To SavannahTo Savannah
I got up bright and early, thanks partly to the cold, but didn't freeze my extremities this time. I followed US-280 east from Reidsville to Pembroke, postponing as long as possible the question of whether I would stay the night there or continue to Savannah. I decided to go for it, even though it meant a 65-mile day, because there was a hostel waiting for me, and I fully expected it to be as nice as Pirate Haus.
That's really 95% of the reason I rode into Savannah today: I wish I'd spent a second night at Pirate Haus, or rather, I wish I'd spent my first night in St. Augustine in comfort and companionship rather than under siege by raccoons. But not all hostels are as nice as Pirate Haus. The Savannah Hostel turns out to be more like a homeless shelter, which at $22 a night is disappointing. I'll give the owner the benefit of the doubt because he's taking care of a new baby, but that's the only slack I can cut him. Anyhow, I bonded with the other four guests (a young couple from Sweden and a retired couple from Alaska) over unfavorable comparisons to other hostels we've stayed in, and we all have to agree it's the cheapest place to stay in town except possibly for actual homeless shelters or the homes of friends.
But enough about that. The ride into town was fairly pleasant, except that I learned why the bike route had kept me off roads with shoulders: shoulders in Georgia are textured so that they make noise when cars attempt to drive on them, which means that they rattle the brains out of bicyclists who attempt to ride on them. So I rode in the lane whenever traffic allowed, with one eye glued to my helmet-mounted mirror.
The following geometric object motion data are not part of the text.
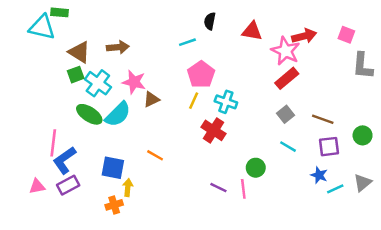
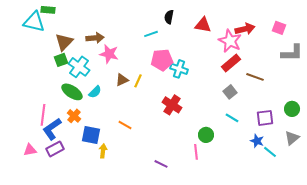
brown triangle: (79, 52) -> (64, 42), turned 42
gray L-shape: (363, 66) -> (292, 53), turned -95
pink pentagon: (201, 75) -> (162, 60), turned 30
pink star: (134, 82) -> (109, 54), moved
yellow line: (194, 101) -> (138, 81), moved
cyan cross: (226, 102) -> (179, 69), moved
cyan semicircle: (118, 114) -> (95, 92), size x0.6
brown line: (323, 119) -> (255, 77), moved
gray triangle: (363, 183) -> (292, 138), moved
purple line: (218, 188) -> (161, 164), moved
cyan line: (335, 189) -> (270, 152), turned 64
orange cross: (114, 205) -> (74, 116), moved, turned -32

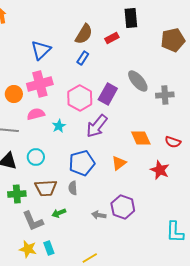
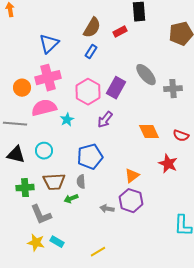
pink semicircle: (36, 114) -> (44, 108), size x1.4
purple arrow: (97, 126) -> (105, 120), size x0.7
orange triangle: (119, 163) -> (132, 176), moved
green arrow: (59, 213) -> (71, 199), moved
cyan rectangle: (49, 248) -> (57, 242), turned -40

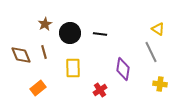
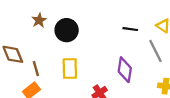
black line: (100, 34) -> (130, 29), moved
brown line: (44, 52) -> (36, 69), moved

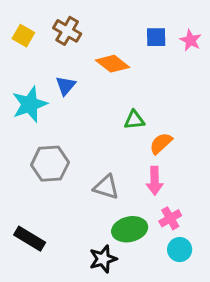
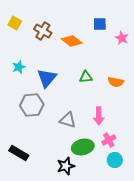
brown cross: (67, 31) -> (43, 31), moved
pink star: (191, 40) -> (122, 38), moved
blue triangle: (66, 86) -> (47, 78), moved, size x1.5
cyan star: (30, 104) -> (19, 67), size x0.6
orange semicircle: (161, 143) -> (116, 82), moved, turned -126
That's not a posture conducive to sightseeing, but I did notice when rural Georgia gave way to the fabled Old South charm of Savannah. It's hard to describe, and since I haven't taken any pictures of rural Georgia I won't be able to show you the difference, but the fact that I didn't take any pictures there and I'm bound to take at least a dozen here tells you something. For one thing, spring is at least a week closer here. By the end of the weekend there may be leaves on the deciduous trees, and maybe even blooms on the magnolias.